--- START ---

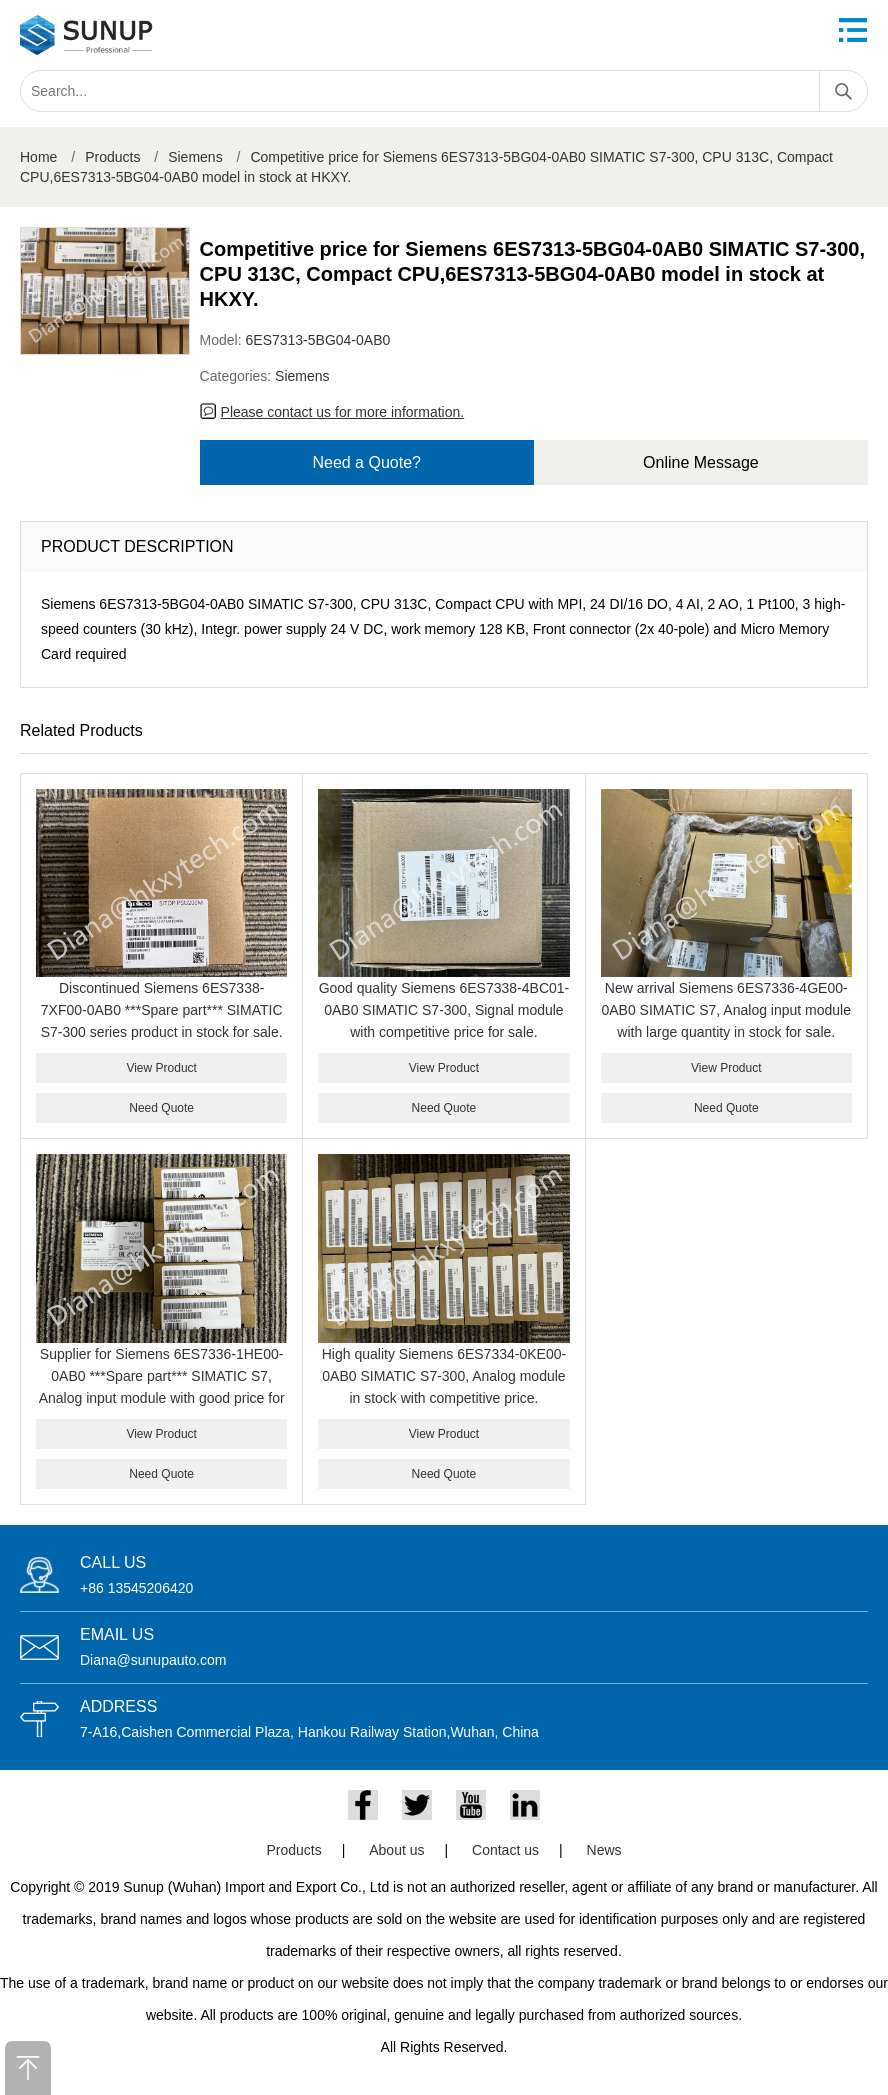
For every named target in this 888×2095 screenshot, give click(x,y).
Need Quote (161, 1108)
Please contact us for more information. (343, 412)
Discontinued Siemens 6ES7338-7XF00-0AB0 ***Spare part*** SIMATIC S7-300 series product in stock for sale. (162, 1010)
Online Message (701, 462)
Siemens (195, 157)
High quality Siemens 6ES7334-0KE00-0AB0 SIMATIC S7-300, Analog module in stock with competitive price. (444, 1376)
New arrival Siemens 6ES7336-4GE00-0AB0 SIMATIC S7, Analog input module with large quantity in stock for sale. (726, 1010)
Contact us (505, 1850)
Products (112, 157)
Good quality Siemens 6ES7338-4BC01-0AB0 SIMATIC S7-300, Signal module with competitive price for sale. (444, 1010)
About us (396, 1850)
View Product (161, 1068)
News (604, 1850)
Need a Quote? (366, 462)
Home (38, 157)
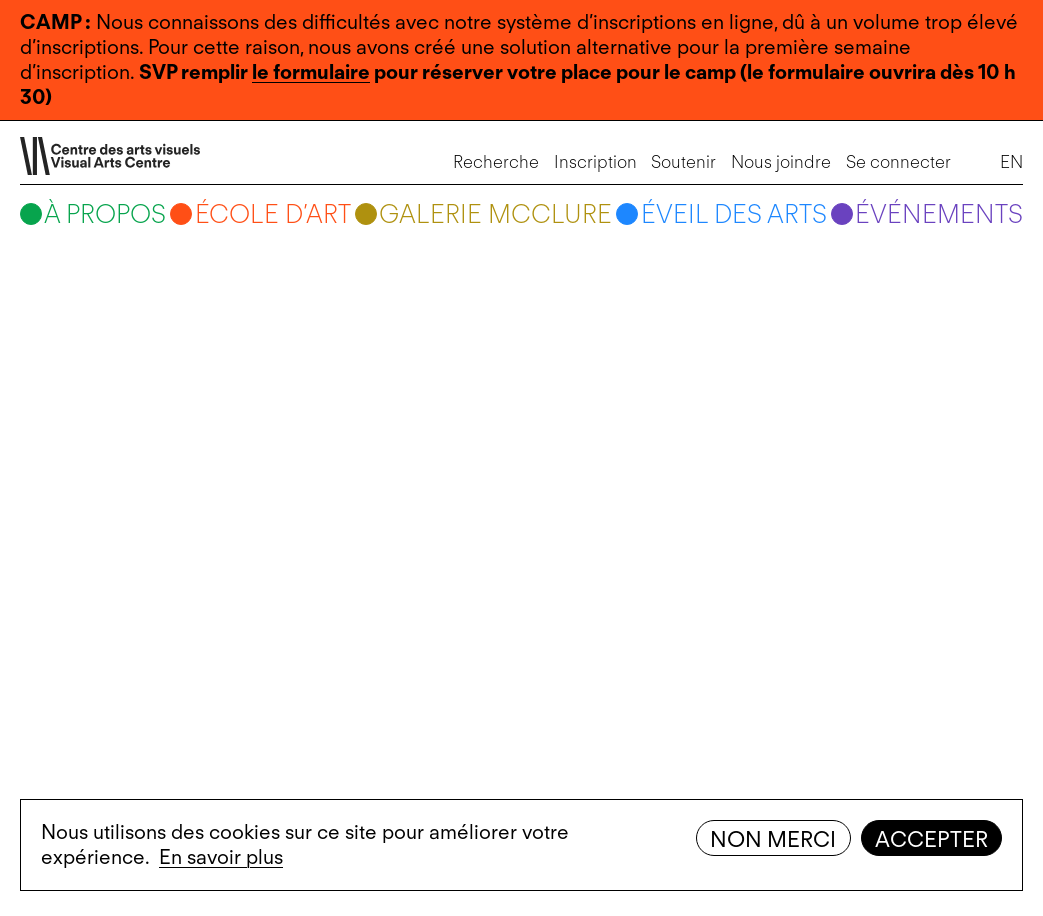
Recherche (496, 161)
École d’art (273, 213)
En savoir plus (221, 857)
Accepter (931, 839)
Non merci (773, 839)
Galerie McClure (495, 213)
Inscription (595, 161)
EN (1011, 161)
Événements (939, 213)
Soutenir (683, 161)
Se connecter (898, 161)
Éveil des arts (734, 213)
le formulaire (311, 72)
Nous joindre (781, 161)
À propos (105, 213)
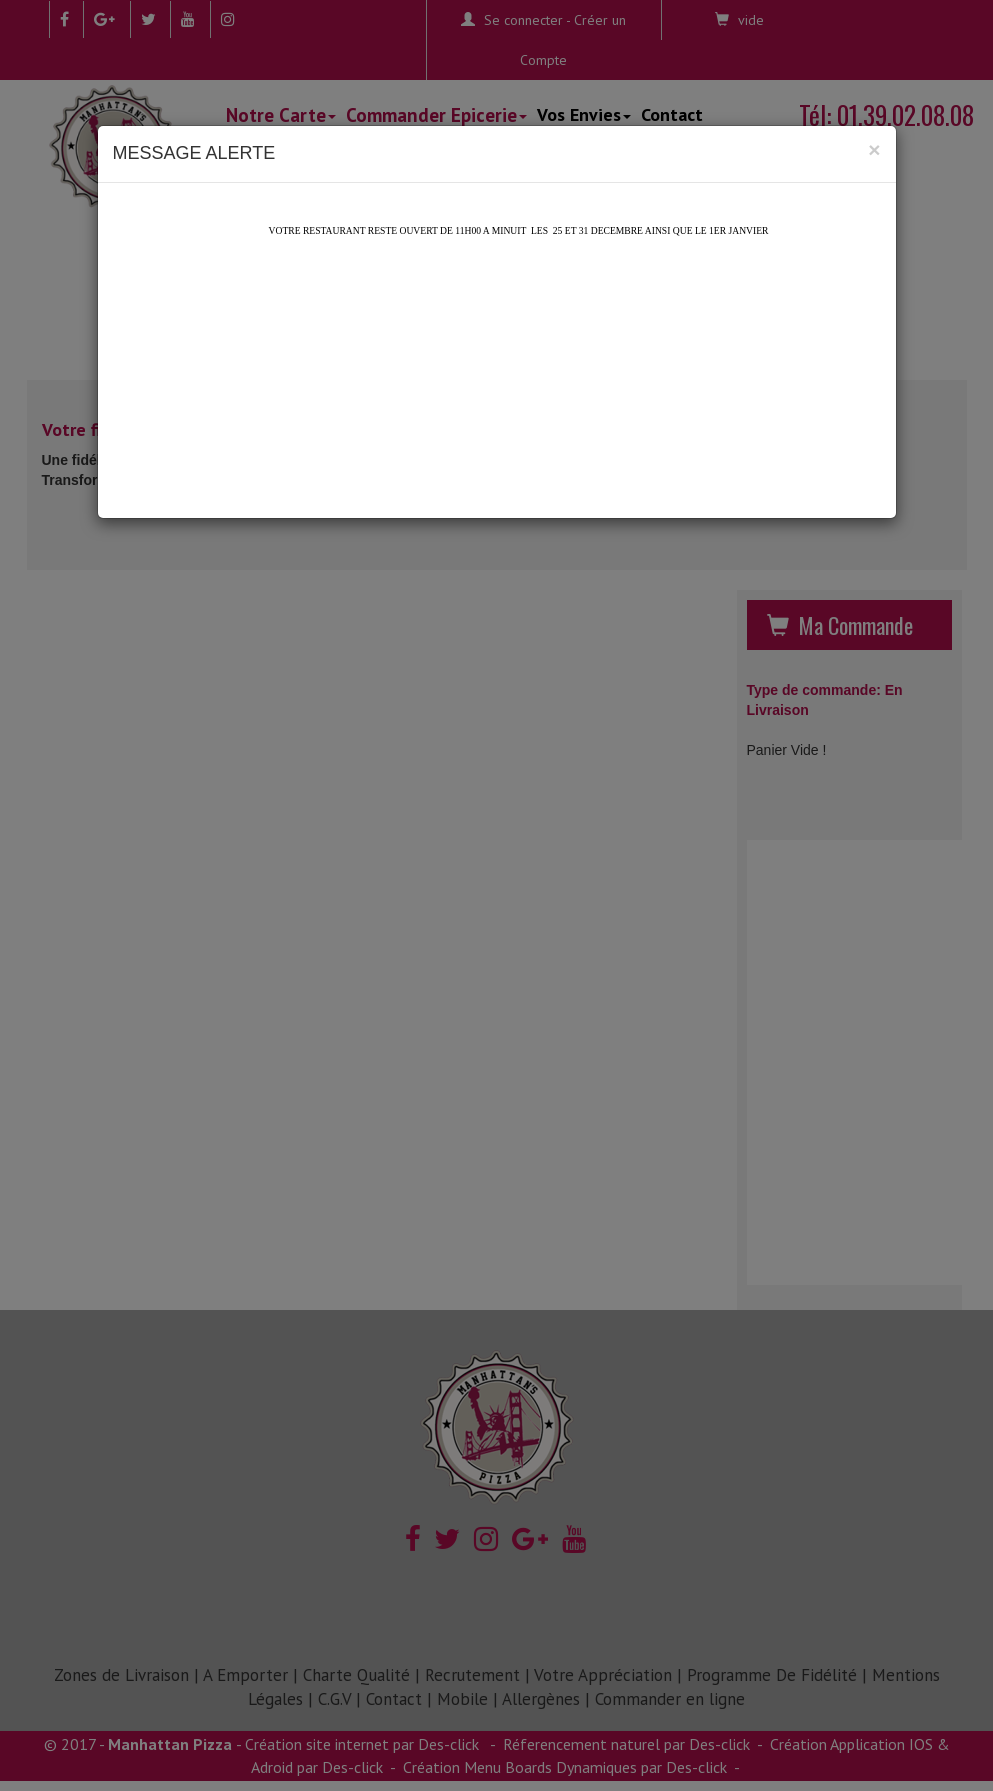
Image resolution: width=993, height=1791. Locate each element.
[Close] (874, 149)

--- END ---

▶ What needs to be done:
From the records above, copy out the line with "En savoir plus (221, 857)", the line with "Nous joindre (781, 161)", and every line between them, word for word.

▶ Response to the exercise:
En savoir plus (221, 857)
Accepter (931, 839)
Non merci (773, 839)
Galerie McClure (495, 213)
Inscription (595, 161)
EN (1011, 161)
Événements (939, 213)
Soutenir (683, 161)
Se connecter (898, 161)
Éveil des arts (734, 213)
le formulaire (311, 72)
Nous joindre (781, 161)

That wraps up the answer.